Despite growing retail investment sales, the narrative around retail is generally negative. Rudy, however, says that every product has challenges, and investment strategy is designed to mitigate that risk. “Clearly, there are challenges across all product type.  Some may say none more than in retail,” he explains. “To that we say: bring it on. Challenges breed opportunities. The transformation the retail industry has taken has brought about one of the most exciting eras in the history of retail. We are fortunate to have as clients many at the forefront of this current retail innovation. These dynamic developers and operators are proactively embracing an omnichannel strategy with their tenants. That strategy is an integral part of the new experiential retail that breeds success. Their proactive and thoughtful approach will be rewarded long-term as human beings are social in nature with an inherent need to interact.  Let’s not forget that brick and mortar sales still account for over 90% of all retail sales in the country.”

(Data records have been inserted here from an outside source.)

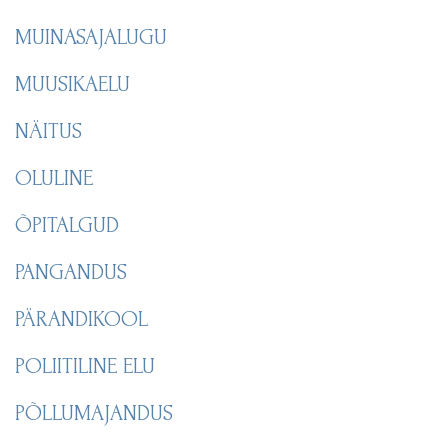
MUINASAJALUGU
MUUSIKAELU
NÄITUS
OLULINE
ÕPITALGUD
PANGANDUS
PÄRANDIKOOL
POLIITILINE ELU
PÕLLUMAJANDUS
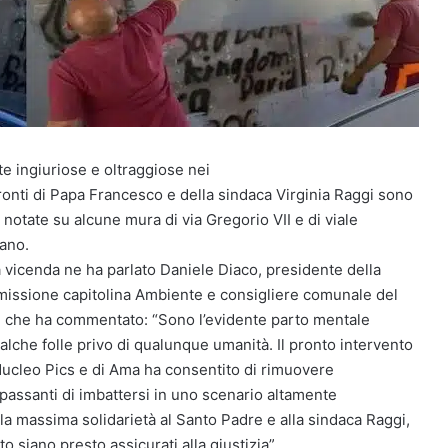
te ingiuriose e oltraggiose nei
ronti di Papa Francesco e della sindaca Virginia Raggi sono
 notate su alcune mura di via Gregorio VII e di viale
cano.
a vicenda ne ha parlato Daniele Diaco, presidente della
issione capitolina Ambiente e consigliere comunale del
 che ha commentato: “Sono l’evidente parto mentale
alche folle privo di qualunque umanità. Il pronto intervento
Nucleo Pics e di Ama ha consentito di rimuovere
 passanti di imbattersi in uno scenario altamente
a massima solidarietà al Santo Padre e alla sindaca Raggi,
 siano presto assicurati alla giustizia”.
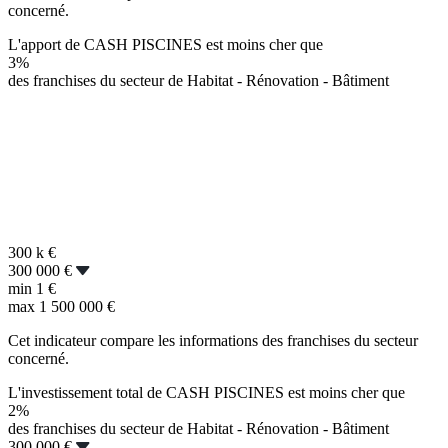
concerné.
L'apport de CASH PISCINES est moins cher que
3%
des franchises du secteur de Habitat - Rénovation - Bâtiment
300 k
€
300 000 €
min
1 €
max
1 500 000 €
Cet indicateur compare les informations des franchises du secteur
concerné.
L'investissement total de CASH PISCINES est moins cher que
2%
des franchises du secteur de Habitat - Rénovation - Bâtiment
300 000 €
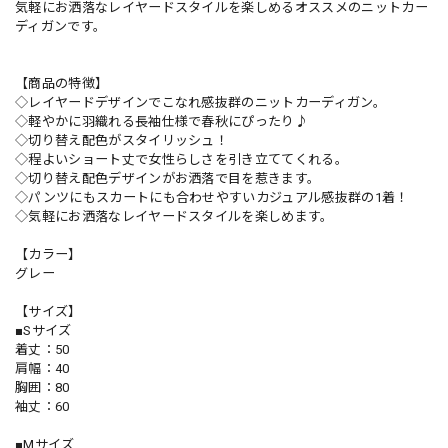
気軽にお洒落なレイヤードスタイルを楽しめるオススメのニットカー
ディガンです。
【商品の特徴】
◇レイヤードデザインでこなれ感抜群のニットカーディガン。
◇軽やかに羽織れる長袖仕様で春秋にぴったり♪
◇切り替え配色がスタイリッシュ！
◇程よいショート丈で女性らしさを引き立ててくれる。
◇切り替え配色デザインがお洒落で目を惹きます。
◇パンツにもスカートにも合わせやすいカジュアル感抜群の1着！
◇気軽にお洒落なレイヤードスタイルを楽しめます。
【カラー】
グレー
【サイズ】
■Sサイズ
着丈：50
肩幅：40
胸囲：80
袖丈：60
■Mサイズ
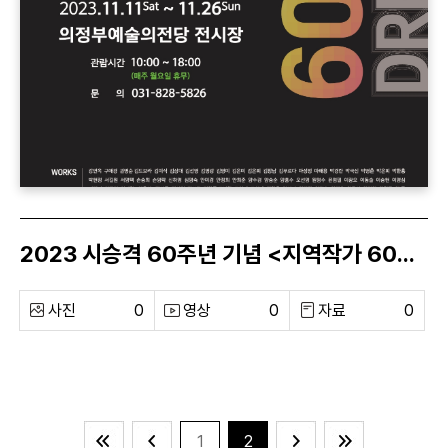
2023 시승격 60주년 기념 <지역작가 60인의 꿈 전>
사진
0
영상
0
자료
0
1
2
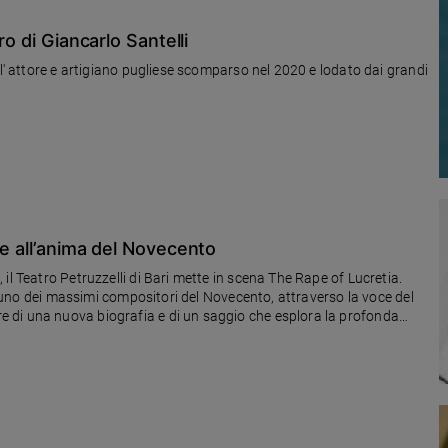
ro di Giancarlo Santelli
ll' attore e artigiano pugliese scomparso nel 2020 e lodato dai grandi
ce all’anima del Novecento
il Teatro Petruzzelli di Bari mette in scena The Rape of Lucretia.
di uno dei massimi compositori del Novecento, attraverso la voce del
 di una nuova biografia e di un saggio che esplora la profonda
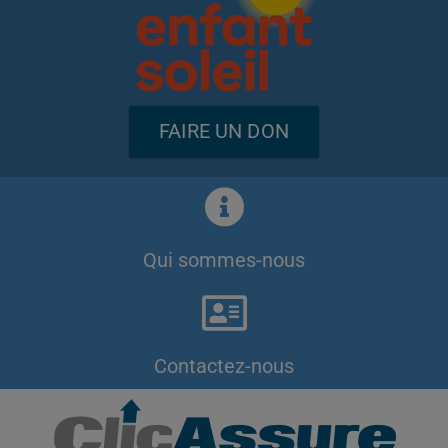
FAIRE UN DON
Qui sommes-nous
Contactez-nous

Looking ahead, Rudy expects more growth. “We believe the second half of the year will be robust as remaining uncertainty that hovered in the first half continues to subside,” he says. “Age old participants in our industry sit with full allocations waiting to be deployed.  Re-engaged or completely new capital sources for retail investment are abundant.  So long as the debt markets remain relatively stable, we see no reason why there will not be a significant uptick extending the positive performance of the first half.”